Copy out the data line by line exactly, from its start to the line bearing "Товары нашего магазина доставляют покупателям", inclusive.
*** Block opens ***
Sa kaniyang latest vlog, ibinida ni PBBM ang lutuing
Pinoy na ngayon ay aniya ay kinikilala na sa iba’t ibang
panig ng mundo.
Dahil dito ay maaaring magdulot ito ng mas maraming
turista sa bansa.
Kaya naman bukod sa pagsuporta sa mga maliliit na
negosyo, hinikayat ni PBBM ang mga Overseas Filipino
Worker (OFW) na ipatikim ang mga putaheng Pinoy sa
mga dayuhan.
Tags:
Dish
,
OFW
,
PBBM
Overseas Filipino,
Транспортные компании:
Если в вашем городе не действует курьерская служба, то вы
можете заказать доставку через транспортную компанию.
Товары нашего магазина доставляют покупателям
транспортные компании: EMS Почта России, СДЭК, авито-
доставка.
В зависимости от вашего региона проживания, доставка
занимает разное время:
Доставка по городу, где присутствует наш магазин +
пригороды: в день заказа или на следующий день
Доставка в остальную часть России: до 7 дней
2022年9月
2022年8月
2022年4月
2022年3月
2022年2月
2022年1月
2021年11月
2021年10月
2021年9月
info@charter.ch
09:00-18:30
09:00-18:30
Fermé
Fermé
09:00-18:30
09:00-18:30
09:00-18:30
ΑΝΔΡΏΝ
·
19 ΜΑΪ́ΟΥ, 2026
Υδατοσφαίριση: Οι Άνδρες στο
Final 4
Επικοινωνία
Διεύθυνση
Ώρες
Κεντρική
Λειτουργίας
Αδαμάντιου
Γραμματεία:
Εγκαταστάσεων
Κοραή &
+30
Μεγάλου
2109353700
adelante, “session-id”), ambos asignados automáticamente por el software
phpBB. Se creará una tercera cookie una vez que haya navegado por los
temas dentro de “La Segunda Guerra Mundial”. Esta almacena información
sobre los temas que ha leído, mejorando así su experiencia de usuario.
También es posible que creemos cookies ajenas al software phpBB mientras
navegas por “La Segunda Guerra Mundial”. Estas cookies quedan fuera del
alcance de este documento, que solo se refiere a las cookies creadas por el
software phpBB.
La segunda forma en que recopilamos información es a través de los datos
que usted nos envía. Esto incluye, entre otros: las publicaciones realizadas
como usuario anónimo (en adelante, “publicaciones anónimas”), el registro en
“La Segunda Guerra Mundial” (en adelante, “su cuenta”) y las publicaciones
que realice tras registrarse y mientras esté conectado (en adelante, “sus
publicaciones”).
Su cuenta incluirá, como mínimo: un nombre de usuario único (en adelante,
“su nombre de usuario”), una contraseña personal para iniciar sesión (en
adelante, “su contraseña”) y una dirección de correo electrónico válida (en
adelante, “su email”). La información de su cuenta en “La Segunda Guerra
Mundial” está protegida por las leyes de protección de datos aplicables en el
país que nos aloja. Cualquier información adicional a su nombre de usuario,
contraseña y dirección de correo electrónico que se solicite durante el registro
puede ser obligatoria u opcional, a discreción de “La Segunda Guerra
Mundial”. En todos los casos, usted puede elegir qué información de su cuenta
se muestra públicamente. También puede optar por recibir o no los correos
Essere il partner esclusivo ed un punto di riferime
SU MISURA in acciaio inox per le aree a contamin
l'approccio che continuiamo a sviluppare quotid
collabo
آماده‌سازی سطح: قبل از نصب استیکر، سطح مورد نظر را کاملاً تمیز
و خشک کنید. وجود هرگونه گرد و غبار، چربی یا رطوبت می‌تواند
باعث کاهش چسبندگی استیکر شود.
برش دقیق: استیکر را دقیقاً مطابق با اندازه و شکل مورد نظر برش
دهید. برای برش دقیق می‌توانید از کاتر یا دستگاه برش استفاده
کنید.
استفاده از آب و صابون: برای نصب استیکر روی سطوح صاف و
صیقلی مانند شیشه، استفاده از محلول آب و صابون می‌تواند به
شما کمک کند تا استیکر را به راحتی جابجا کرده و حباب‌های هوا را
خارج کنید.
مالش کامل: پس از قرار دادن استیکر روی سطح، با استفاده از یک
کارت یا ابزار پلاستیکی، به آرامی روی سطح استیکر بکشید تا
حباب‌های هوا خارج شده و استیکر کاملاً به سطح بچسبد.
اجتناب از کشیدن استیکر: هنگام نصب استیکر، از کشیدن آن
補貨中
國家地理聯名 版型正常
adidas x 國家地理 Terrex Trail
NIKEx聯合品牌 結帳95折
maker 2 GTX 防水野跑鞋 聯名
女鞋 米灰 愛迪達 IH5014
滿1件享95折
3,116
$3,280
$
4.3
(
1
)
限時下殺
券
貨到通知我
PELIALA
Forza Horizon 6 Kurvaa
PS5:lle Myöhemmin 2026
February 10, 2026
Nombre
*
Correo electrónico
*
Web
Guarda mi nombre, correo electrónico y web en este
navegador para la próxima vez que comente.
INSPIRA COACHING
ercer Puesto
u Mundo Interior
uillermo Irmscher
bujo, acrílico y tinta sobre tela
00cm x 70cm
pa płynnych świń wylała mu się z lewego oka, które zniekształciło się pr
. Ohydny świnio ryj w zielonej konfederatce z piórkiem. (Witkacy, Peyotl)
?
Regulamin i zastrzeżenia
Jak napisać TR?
*** Block closes ***
Result:
Sa kaniyang latest vlog, ibinida ni PBBM ang lutuing
Pinoy na ngayon ay aniya ay kinikilala na sa iba’t ibang
panig ng mundo.
Dahil dito ay maaaring magdulot ito ng mas maraming
turista sa bansa.
Kaya naman bukod sa pagsuporta sa mga maliliit na
negosyo, hinikayat ni PBBM ang mga Overseas Filipino
Worker (OFW) na ipatikim ang mga putaheng Pinoy sa
mga dayuhan.
Tags:
Dish
,
OFW
,
PBBM
Overseas Filipino,
Транспортные компании:
Если в вашем городе не действует курьерская служба, то вы
можете заказать доставку через транспортную компанию.
Товары нашего магазина доставляют покупателям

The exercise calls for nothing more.